◆ **INSTRUCTIONS FOR THE TASK**: Transcribe exactly, and only, the lines that run from the one containing "tautinius kostiumus ir" through the end of the records.

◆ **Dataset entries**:
*** Block opens ***
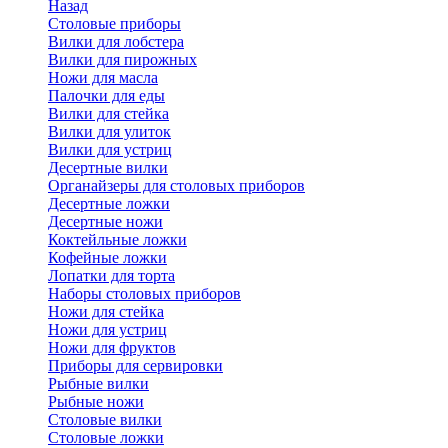
Назад
Cтоловые приборы
Вилки для лобстера
Вилки для пирожных
Ножи для масла
Палочки для еды
Вилки для стейка
Вилки для улиток
Вилки для устриц
Десертные вилки
Органайзеры для столовых приборов
Десертные ложки
Десертные ножи
Коктейльные ложки
Кофейные ложки
Лопатки для торта
Наборы столовых приборов
Ножи для стейка
Ножи для устриц
Ножи для фруктов
Приборы для сервировки
Рыбные вилки
Рыбные ножи
Столовые вилки
Столовые ложки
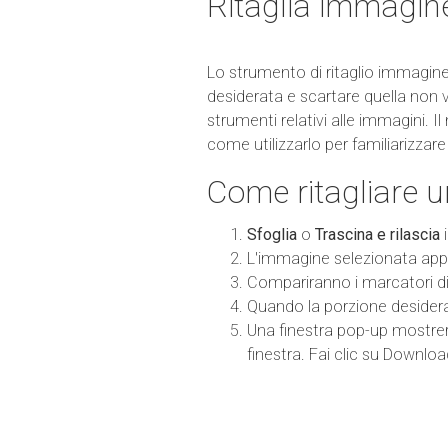
Ritaglia immagin
Lo strumento di ritaglio immagine
desiderata e scartare quella non v
strumenti relativi alle immagini. I
come utilizzarlo per familiarizzar
Come ritagliare 
Sfoglia
o
Trascina e rilascia
i
L'immagine selezionata appari
Compariranno i marcatori di 
Quando la porzione desiderat
Una finestra pop-up mostrerà
finestra. Fai clic su Downloa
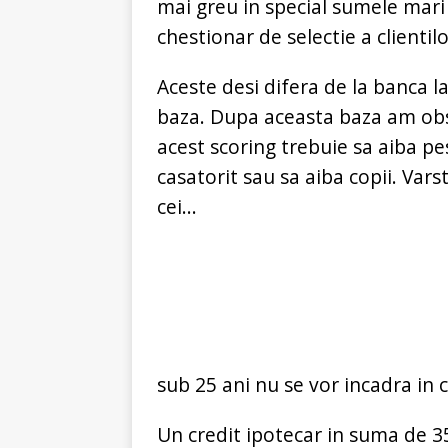
mai greu in special sumele mari 
chestionar de selectie a clientilo
Aceste desi difera de la banca 
baza. Dupa aceasta baza am obse
acest scoring trebuie sa aiba pes
casatorit sau sa aiba copii. Va
cei...
sub 25 ani nu se vor incadra in cr
Un credit ipotecar in suma de 3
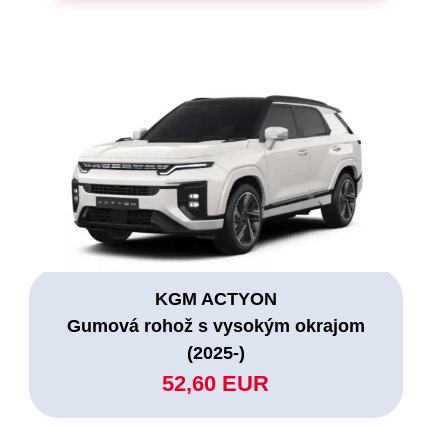
KGM ACTYON
Gumová rohož s vysokým okrajom
(2025-)
52,60 EUR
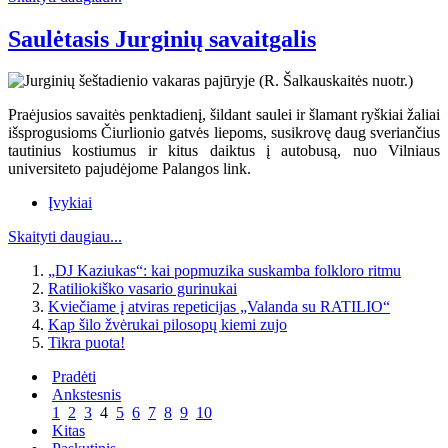
Saulėtasis Jurginių savaitgalis
Praėjusios savaitės penktadienį, šildant saulei ir šlamant ryškiai žaliai
išsprogusioms Čiurlionio gatvės liepoms, susikrovę daug sveriančius
tautinius kostiumus ir kitus daiktus į autobusą, nuo Vilniaus
universiteto pajudėjome Palangos link.
Įvykiai
Skaityti daugiau...
„DJ Kaziukas“: kai popmuzika suskamba folkloro ritmu
Ratiliokiško vasario gurinukai
Kviečiame į atviras repeticijas „Valanda su RATILIO“
Kap šilo žvėrukai pilosopų kiemi zujo
Tikra puota!
Pradėti
Ankstesnis
1
2
3
4
5
6
7
8
9
10
Kitas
*** Block closes ***
◆ **TASK RESPONSE**:
tautinius kostiumus ir kitus daiktus į autobusą, nuo Vilniaus
universiteto pajudėjome Palangos link.
Įvykiai
Skaityti daugiau...
„DJ Kaziukas“: kai popmuzika suskamba folkloro ritmu
Ratiliokiško vasario gurinukai
Kviečiame į atviras repeticijas „Valanda su RATILIO“
Kap šilo žvėrukai pilosopų kiemi zujo
Tikra puota!
Pradėti
Ankstesnis
1
2
3
4
5
6
7
8
9
10
Kitas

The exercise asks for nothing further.